Cholinergic neurons have critical roles in the central (CNS) and peripheral nervous systems. In the brain, cholinergic projection neurons target the hippocampus, amygdala, cortex and thalamus, where they regulate multiple processes including attention, learning, memory and sleep. Cholinergic neurons in the basal forebrain provide afferents from the medial septum and the diagonal band of Broca to the hippocampus, and from the nucleus basalis magnocellularis to the neocortex1, 2, 3. Study of the development of BFCNs is fundamental to both the understanding of learning and memory and to the development of new treatments for diseases affecting these processes. However, the development of a purification technique has been hampered by a paucity of adequate markers of BFCNs and their low abundance in the septum.

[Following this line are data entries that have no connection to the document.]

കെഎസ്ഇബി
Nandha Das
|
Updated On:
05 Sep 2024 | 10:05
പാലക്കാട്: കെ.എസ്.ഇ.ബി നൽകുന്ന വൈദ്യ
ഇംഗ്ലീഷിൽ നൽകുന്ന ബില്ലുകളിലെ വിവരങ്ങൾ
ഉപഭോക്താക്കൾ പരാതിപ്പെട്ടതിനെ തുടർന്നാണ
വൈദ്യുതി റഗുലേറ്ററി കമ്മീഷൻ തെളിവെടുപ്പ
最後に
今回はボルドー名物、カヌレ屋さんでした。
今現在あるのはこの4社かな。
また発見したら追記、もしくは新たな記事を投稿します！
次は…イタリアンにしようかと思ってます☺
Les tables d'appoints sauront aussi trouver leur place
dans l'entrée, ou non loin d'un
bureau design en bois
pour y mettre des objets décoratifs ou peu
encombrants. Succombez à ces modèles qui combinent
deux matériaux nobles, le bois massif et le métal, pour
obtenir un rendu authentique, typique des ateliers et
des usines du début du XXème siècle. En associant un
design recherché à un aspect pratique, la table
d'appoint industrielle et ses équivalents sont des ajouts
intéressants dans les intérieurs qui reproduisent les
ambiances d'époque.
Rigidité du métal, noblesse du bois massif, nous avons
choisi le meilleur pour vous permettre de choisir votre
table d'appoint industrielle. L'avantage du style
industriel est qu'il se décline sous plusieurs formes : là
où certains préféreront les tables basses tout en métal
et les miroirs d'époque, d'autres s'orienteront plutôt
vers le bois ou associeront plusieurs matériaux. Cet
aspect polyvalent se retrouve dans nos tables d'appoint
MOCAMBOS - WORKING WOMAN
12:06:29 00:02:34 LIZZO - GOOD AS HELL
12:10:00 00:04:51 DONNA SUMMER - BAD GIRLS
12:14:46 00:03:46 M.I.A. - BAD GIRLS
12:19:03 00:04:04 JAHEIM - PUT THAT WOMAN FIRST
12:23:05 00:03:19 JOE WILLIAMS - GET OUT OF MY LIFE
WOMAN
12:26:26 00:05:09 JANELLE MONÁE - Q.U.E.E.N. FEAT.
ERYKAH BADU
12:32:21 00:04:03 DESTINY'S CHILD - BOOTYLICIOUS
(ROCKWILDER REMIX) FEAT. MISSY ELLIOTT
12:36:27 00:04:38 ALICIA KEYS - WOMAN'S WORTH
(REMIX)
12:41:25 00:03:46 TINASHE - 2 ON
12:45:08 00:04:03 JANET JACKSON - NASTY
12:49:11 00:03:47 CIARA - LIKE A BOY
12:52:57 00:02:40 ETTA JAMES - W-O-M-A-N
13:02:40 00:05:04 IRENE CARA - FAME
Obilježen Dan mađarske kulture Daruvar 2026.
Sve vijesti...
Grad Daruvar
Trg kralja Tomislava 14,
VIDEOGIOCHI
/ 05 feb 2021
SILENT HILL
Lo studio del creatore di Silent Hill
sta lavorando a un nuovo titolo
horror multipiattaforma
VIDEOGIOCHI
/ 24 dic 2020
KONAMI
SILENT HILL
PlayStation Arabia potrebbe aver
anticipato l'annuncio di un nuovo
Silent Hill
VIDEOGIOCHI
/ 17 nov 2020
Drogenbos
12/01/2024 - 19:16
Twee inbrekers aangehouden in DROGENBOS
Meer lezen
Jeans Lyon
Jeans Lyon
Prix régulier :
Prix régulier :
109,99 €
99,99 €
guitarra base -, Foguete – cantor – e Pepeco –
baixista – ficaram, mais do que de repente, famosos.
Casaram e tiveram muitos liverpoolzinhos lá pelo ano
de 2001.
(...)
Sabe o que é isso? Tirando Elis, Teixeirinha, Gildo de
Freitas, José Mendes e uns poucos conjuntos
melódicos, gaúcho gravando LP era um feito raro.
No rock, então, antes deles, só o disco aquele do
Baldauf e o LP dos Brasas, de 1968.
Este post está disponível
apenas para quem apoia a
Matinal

Previously, in vitro studies examining BFCNs have been accomplished by culturing the whole septal cell population4. However, cholinergic neurons in this region represent only a minority population5. Thus, the ability to isolate and study these neurons alone could answer important questions concerning their development and unique characteristics. Cholinergic neurons first arise in the mouse basal forebrain circa embryonic day (E)11 and express cholinergic markers by E16 (see ref. 6). In the basal forebrain, specifically in the septum and the nuclei of the diagonal band, 90% of cholinergic neurons express the low-affinity nerve growth factor receptor p75 (p75+ cells) and 90% of the p75+ cells are cholinergic neurons7, 8, 9. Moreover, p75 is one of the earliest known cell surface markers expressed by these neurons10.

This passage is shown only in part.